There has been increasing interest in the silyl substituted PPV derivatives as luminescent polymers, since the first siliconcontaining derivative, poly[2-(3-epi-cholestanol)-5- dimethyl-thexysilyl-1,4-phenylene vinylene] (CS-PPV), was reported by Wudl et al. [9,10]. Silyl substituted PPVs have many valuable properties, such as high photoluminescence (PL) quantum efficiency, good solubility, and uniform film morphology. Our group also reported cyclohexylsilyl- and phenylsilyl-substituted PPVs via the halogen precursor route and Gilch dehydrogalo-genation method. Phenylsilyl-substituted PPVs have showed enhanced thermal stabilities, mechanical properties, and PL and EL quantum efficiency, in comparison to the other PPV derivatives [11].

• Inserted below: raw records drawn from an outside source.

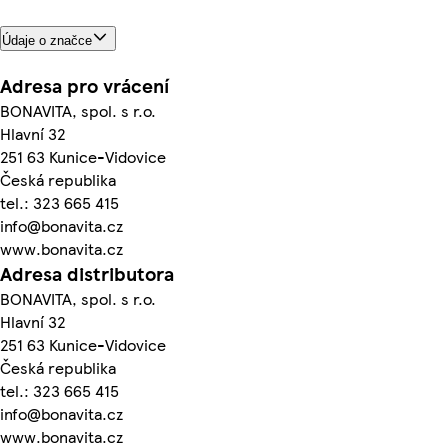
Údaje o značce
Adresa pro vrácení
BONAVITA, spol. s r.o.
Hlavní 32
251 63 Kunice-Vidovice
Česká republika
tel.: 323 665 415
info@bonavita.cz
www.bonavita.cz
Adresa distributora
BONAVITA, spol. s r.o.
Hlavní 32
251 63 Kunice-Vidovice
Česká republika
tel.: 323 665 415
info@bonavita.cz
www.bonavita.cz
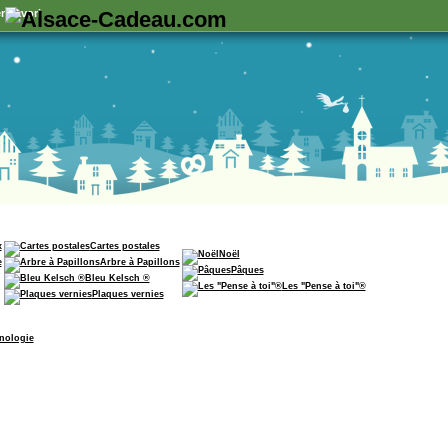
n favori
x
Cartes postales
Noël
e
Arbre à Papillons
Pâques
Bleu Kelsch ®
Les "Pense à toi"®
Plaques vernies
nologie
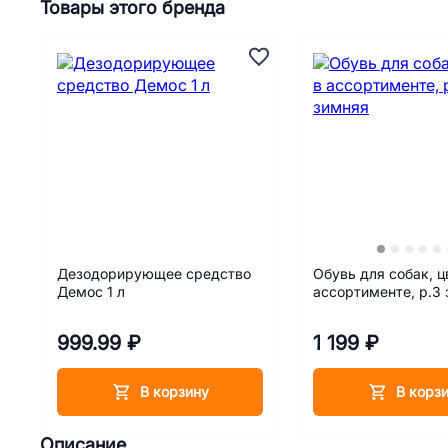
Товары этого бренда
Дезодорирующее средство
Обувь для собак, ц
Демос 1 л
ассортименте, р.3
999.99 ₽
1 199 ₽
В корзину
В корз
Описание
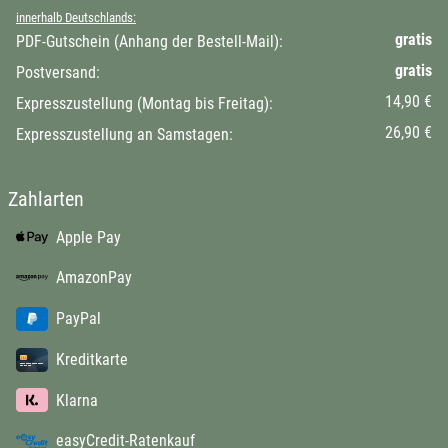
innerhalb Deutschlands:
gratis
PDF-Gutschein (Anhang der Bestell-Mail):
gratis
Postversand:
14,90 €
Expresszustellung (Montag bis Freitag):
26,90 €
Expresszustellung an Samstagen:
Zahlarten
Apple Pay
AmazonPay
PayPal
Kreditkarte
Klarna
easyCredit-Ratenkauf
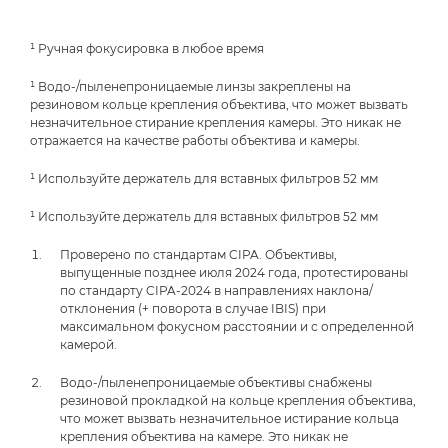
¹ Ручная фокусировка в любое время
¹ Водо-/пыленепроницаемые линзы закреплены на
резиновом кольце крепления объектива, что может вызвать
незначительное стирание крепления камеры. Это никак не
отражается на качестве работы объектива и камеры.
¹ Используйте держатель для вставных фильтров 52 мм
¹ Используйте держатель для вставных фильтров 52 мм
Проверено по стандартам CIPA. Объективы,
выпущенные позднее июля 2024 года, протестированы
по стандарту CIPA-2024 в направлениях наклона/
отклонения (+ поворота в случае IBIS) при
максимальном фокусном расстоянии и с определенной
камерой.
Водо-/пыленепроницаемые объективы снабжены
резиновой прокладкой на кольце крепления объектива,
что может вызвать незначительное истирание кольца
крепления объектива на камере. Это никак не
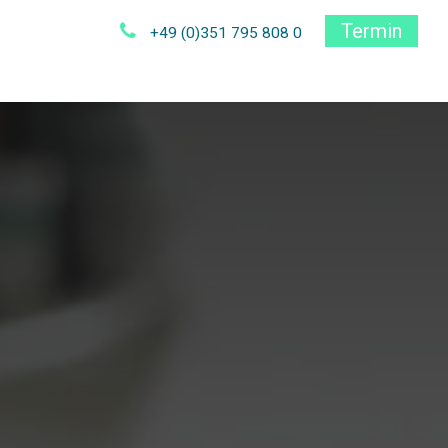
Termin
+49 (0)351 795 808 0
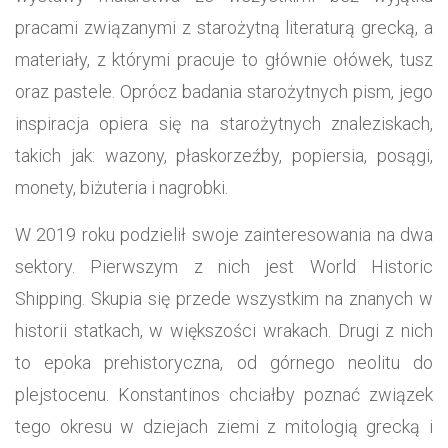
pracami związanymi z starożytną literaturą grecką, a
materiały, z którymi pracuje to głównie ołówek, tusz
oraz pastele. Oprócz badania starożytnych pism, jego
inspiracja opiera się na starożytnych znaleziskach,
takich jak: wazony, płaskorzeźby, popiersia, posągi,
monety, biżuteria i nagrobki.
W 2019 roku podzielił swoje zainteresowania na dwa
sektory. Pierwszym z nich jest World Historic
Shipping. Skupia się przede wszystkim na znanych w
historii statkach, w większości wrakach. Drugi z nich
to epoka prehistoryczna, od górnego neolitu do
plejstocenu. Konstantinos chciałby poznać związek
tego okresu w dziejach ziemi z mitologią grecką i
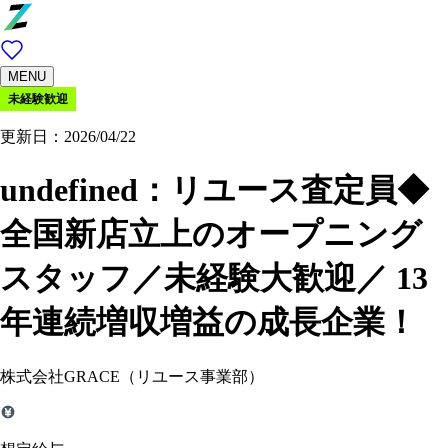
MENU
未経験歓迎
更新日：2026/04/22
undefined：
リユース査定員◆
全国新店立上のオープニング
スタッフ／未経験大歓迎／ 13
年連続増収増益の成長企業！
株式会社GRACE（リユース事業部）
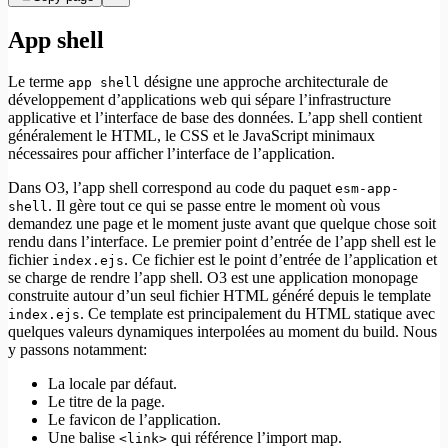
App shell
Le terme
désigne une approche architecturale de
app shell
développement d’applications web qui sépare l’infrastructure
applicative et l’interface de base des données. L’app shell contient
généralement le HTML, le CSS et le JavaScript minimaux
nécessaires pour afficher l’interface de l’application.
Dans O3, l’app shell correspond au code du paquet
esm-app-
. Il gère tout ce qui se passe entre le moment où vous
shell
demandez une page et le moment juste avant que quelque chose soit
rendu dans l’interface. Le premier point d’entrée de l’app shell est le
fichier
. Ce fichier est le point d’entrée de l’application et
index.ejs
se charge de rendre l’app shell. O3 est une application monopage
construite autour d’un seul fichier HTML généré depuis le template
. Ce template est principalement du HTML statique avec
index.ejs
quelques valeurs dynamiques interpolées au moment du build. Nous
y passons notamment:
La locale par défaut.
Le titre de la page.
Le favicon de l’application.
Une balise
qui référence l’import map.
<link>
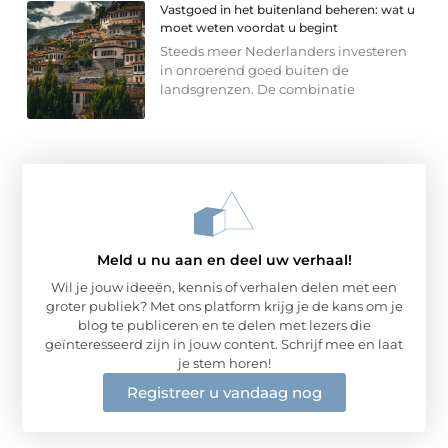
Vastgoed in het buitenland beheren: wat u
moet weten voordat u begint
Steeds meer Nederlanders investeren
in onroerend goed buiten de
landsgrenzen. De combinatie
Meld u nu aan en deel uw verhaal!
Wil je jouw ideeën, kennis of verhalen delen met een
groter publiek? Met ons platform krijg je de kans om je
blog te publiceren en te delen met lezers die
geïnteresseerd zijn in jouw content. Schrijf mee en laat
je stem horen!
Registreer u vandaag nog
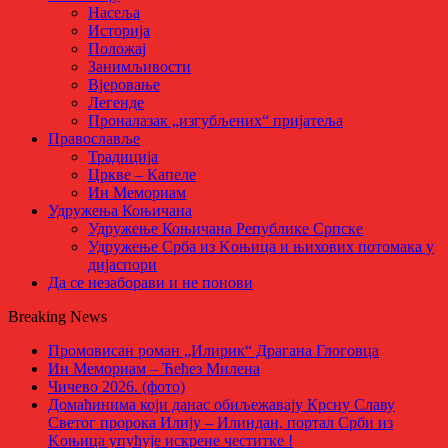
Насеља
Историја
Положај
Занимљивости
Вјеровање
Легенде
Проналазак „изгубљених“ пријатеља
Православље
Традиција
Цркве – Капеле
Ин Мемориам
Удружења Коњичана
Удружење Коњичана Републике Српске
Удружење Срба из Kоњица и њихових потомака у
дијаспори
Да се незаборави и не понови
Breaking News
Промовисан роман „Илирик“ Драгана Глоговца
Ин Мемориам – Ћећез Милена
Чичево 2026. (фото)
Домаћинима који данас обиљежавају Крсну Славу
Светог пророка Илију – Илиндан, портал Срби из
Kоњица упућује искрене честитке !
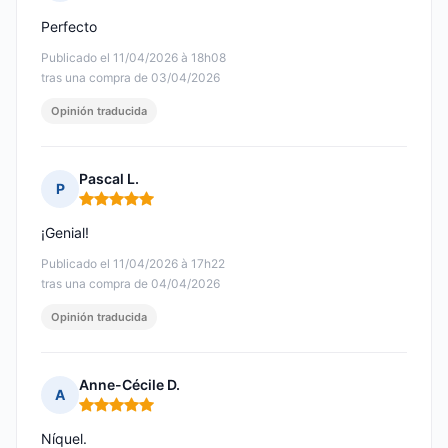
Nota: 5 de 5
Perfecto
Publicado el 11/04/2026 à 18h08
tras una compra de 03/04/2026
Opinión traducida
Pascal L.
P
Nota: 5 de 5
¡Genial!
Publicado el 11/04/2026 à 17h22
tras una compra de 04/04/2026
Opinión traducida
Anne-Cécile D.
A
Nota: 5 de 5
Níquel.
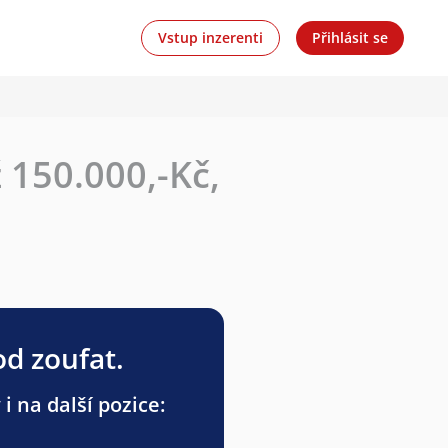
Vstup inzerenti
Přihlásit se
 150.000,-Kč,
od zoufat.
i na další pozice:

In this paper, we report the synthesis of random copolymers composed of phenylsilyl- and alkoxy-sbustituted phenylenevinylene, DMPS(9)-MEH(1)-PPV, DMPS(5)-MEH(5)-PPV and DMPS(1)-MEH(5)-PPV, via the Gilch dehydrohalogenation method. Depending on the feed ratio of two monomers, emissions and other properties of copolymers were systematically controlled. Single layer EL devices have been fabricated using these polymers as the emissive layers. All the synthetic routes and polymer structures are shown in Scheme 1.

Materials. 2-Bromo-p-xylene, chlorodimethylphenylsilane, 4-methoxyphenol, 2-ethylhexylbromide, N-bromosuccinimide (NBS), potassium tert-butoxide (1.0 M solution in THF), and magnesium turnings from Aldrich Chemical Co. were used, without further purification. Tetrahydrofuran (THF) was dried, and fractionally distilled from sodium. All other solvents and reagents were analytical-grade quality, purchased commercially, and used without further purification.

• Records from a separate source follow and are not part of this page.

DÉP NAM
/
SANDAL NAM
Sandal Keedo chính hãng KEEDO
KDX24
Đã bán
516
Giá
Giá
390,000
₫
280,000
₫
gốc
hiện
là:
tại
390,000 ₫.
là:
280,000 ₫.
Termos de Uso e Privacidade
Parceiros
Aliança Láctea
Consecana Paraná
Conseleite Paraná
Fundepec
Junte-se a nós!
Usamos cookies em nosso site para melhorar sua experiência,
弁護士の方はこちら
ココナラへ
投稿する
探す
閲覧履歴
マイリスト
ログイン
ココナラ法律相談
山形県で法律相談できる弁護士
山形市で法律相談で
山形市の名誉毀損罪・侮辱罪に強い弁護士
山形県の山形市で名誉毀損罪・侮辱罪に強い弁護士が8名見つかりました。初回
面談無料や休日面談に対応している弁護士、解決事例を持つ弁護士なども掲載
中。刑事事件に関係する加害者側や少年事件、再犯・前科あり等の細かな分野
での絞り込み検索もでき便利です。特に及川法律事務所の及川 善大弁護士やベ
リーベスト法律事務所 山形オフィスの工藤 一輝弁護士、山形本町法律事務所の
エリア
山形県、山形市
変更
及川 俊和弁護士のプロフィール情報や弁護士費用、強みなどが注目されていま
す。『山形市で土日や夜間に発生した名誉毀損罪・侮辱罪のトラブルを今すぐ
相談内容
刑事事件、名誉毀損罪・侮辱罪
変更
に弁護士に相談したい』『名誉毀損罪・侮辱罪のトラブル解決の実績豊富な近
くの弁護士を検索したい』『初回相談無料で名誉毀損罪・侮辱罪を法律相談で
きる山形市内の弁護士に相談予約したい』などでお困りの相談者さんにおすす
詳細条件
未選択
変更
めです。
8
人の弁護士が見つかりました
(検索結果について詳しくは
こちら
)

Instrumentation. ¹H NMR and ¹³C NMR spectra were recorded with the use of Bruker AVANCE 300 and 400 spectrometers, and chemical shifts were reported in ppm units with tetramethylsilane as an internal standard. Chloroform (CDCl₃) was mainly used as the solvent for recording NMR spectra. Melting points (mp) were determined, using an Electrothermal model 1307 digital analyzer. Elemental analyses were performed by the Analytical Laboratory of Korea Advanced Institute of Science and Technology, using an Elemental Analyzer (EA1110-FISONS). The FT-IR spectra were obtained by a Bruker EQUINOX 55 spectrometer, by dispersing samples in KBr. Differential scanning calorimetry (DSC) and thermogravimetric analysis (TGA) were performed under nitrogen at a heating rate of 10 ℃/min, with a DuPont 9900 analyzer. Gel permeation chromatography (GPC) analysis was conducted on a Waters GPC-150C model system, using polystyrene as standard, and THF as eluent. UV-vis spectra were measured on a Shimadzu UV-3100S spectrometer, and PL spectra of the polymers were obtained using a Spex Fluorolog-3 (Model FL3-11) spectrofluorometer. Absorption and PL spectra were measured on polymer films spin-coated onto quartz substrates. The film thicknesses of the polymers were found by Tencor Alpha-Step 500 surface profiler.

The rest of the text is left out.